Шли они: «Уж так худо на Руси, что и боже упаси...» Рюриковичи, Гедиминовичи, блестящие русские фамилии гремели кандальным железом, удрученные непониманием своей судьбы. И царь удручен был. Игрался с собакой, в Царском своем Селе, каковое всем нам - отечество. Платок бросал в пруд, а собака его доставала. Уж не тот ли, которого потом обыскались?..
Виселица ждала пятерых. Полковник Вятского полка Пестель - из тех, кои отдельно сочтены были, надеялся и верил: военных вешать не станут. Николай-то не чужд офицерской чести - велит расстрелять. Сейчас же и будет это. Страх, как дурно, что это все-таки будет. Именно здесь. Так пыльно вокруг, нечисто, гадостно... Увидев виселицу совсем близко, полковник Пестель ослабел ногами. Цепей не поднять. На позициях батареи Раевского ядра, как утки, свистели над головами - ничего. А под Малоярославцем? А перед тем, а после? Дрогнул ли хоть раз? Так ужель не заслужили мы лучшей смерти?

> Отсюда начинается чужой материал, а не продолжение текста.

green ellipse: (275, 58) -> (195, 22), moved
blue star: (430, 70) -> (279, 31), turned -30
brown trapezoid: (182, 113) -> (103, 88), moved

К таким мыслям слабел бывший полковник, отдельно к пятерым злодеям сочтенный. Господь и не сощурился в его сторону. «Декорация сие, декорация...» -мягко пришептывал присланный во спасение заблудших душ хитрый поп Мысловский. Ах, каналья! Ведь полковник Пестель - католик. Все на этом свете декорация.
Палач Козлов был одет в красную рубаху без опояски. На голове кожаный треух, хотя июль на дворе. Форма-с, никак нельзя без формы в таком деле. Подручный Карелин походил на пойманного в курятнике хорька и был в чем-то сером - тоже форма?.. От обоих разило луком и потом. Чухонским, разумеется, потом. Намокшие от росы веревки смазывали салом. Это надо было делать с вечера, а теперь сало приставало плохо. За куртинами кронверка выли собаки. Так уж положено, чтобы они выли.

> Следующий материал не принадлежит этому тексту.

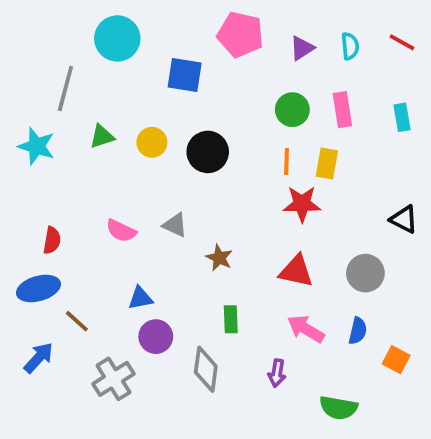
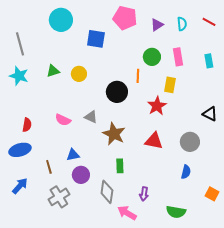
gray line: (65, 88) -> (20, 44), moved, turned -30
black circle: (208, 152) -> (117, 92), moved
orange line: (287, 162) -> (138, 76), moved
red star: (302, 204) -> (157, 106), turned -30
brown star: (219, 258) -> (114, 134), size x1.6
brown line: (77, 321) -> (49, 167), moved, turned 32
pink arrow: (306, 329) -> (127, 213), moved
orange square: (396, 360) -> (212, 194), moved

Унтер-офицер из оцепления, перевешавший, как он вспоминал, ухмыляясь, «десятка полтора польских жидков», не возникал со своим драгоценным опытом, покуда на укрытые белым саваном головы не накинули петли. Только тогда не выдержал и забормотал: «Веревка вещь такая... Небось, не затянется». Кому тут какое дело, затянется - не затянется. Суета, мелькания, мат-перемат вполголоса, команды - в полный, барабаны с флейтами, казенные голоса: «Постараемся, ваше-ство!..»
И старались. Время и место не способствовали ничему иному, кроме ревностного старания. Собаки выли и выли. Сменивший убитого 14 декабря Милорадовича военный губернатор генерал-адъютант Голенищев-Кутузов, сидя в седле, дал наконец отмашку. Палач Козлов, меленько осенив крестом кумачовую свою грудь, дернул за железное кольцо в круглом отверстии сбоку эшафота. Утренний народ на Троицкой площади, расположившись позади оцепления к живейшему принятию впечатлений, коллективно охнул. Унтер скрипнул зубами. Никто, ясное дело, не услышал его зубов, кроме разве что полутора десятков польских жидков, но те уже были не в счет. Петли не затянулись.
Трое из повешенных сорвались, рухнули в яму под дощатым помостом и копошились там - страшные, белые, окровавленные... Обычное российское неустройство. Дверцу люка быстро подняли и закрепили снова: «Ах, как славно мы умрем!» Славно или не славно, а умереть им полагалось «безо всякия пощады». Но чей-то гений ликовал - вытянувшийся в петле бывший Пестель достал до дверцы носками сапог, и замершее было тело дернулось, почувствовав неверную опору - судороги пошли, послышались хрипы - ожил Пестель, желавший расстрелянным быть. Барабаны зачастили в мажорной истерике - и сбились.
- Вешать! Вешать скорее! -зашелся в крике губернатор на того хорька, который в сером.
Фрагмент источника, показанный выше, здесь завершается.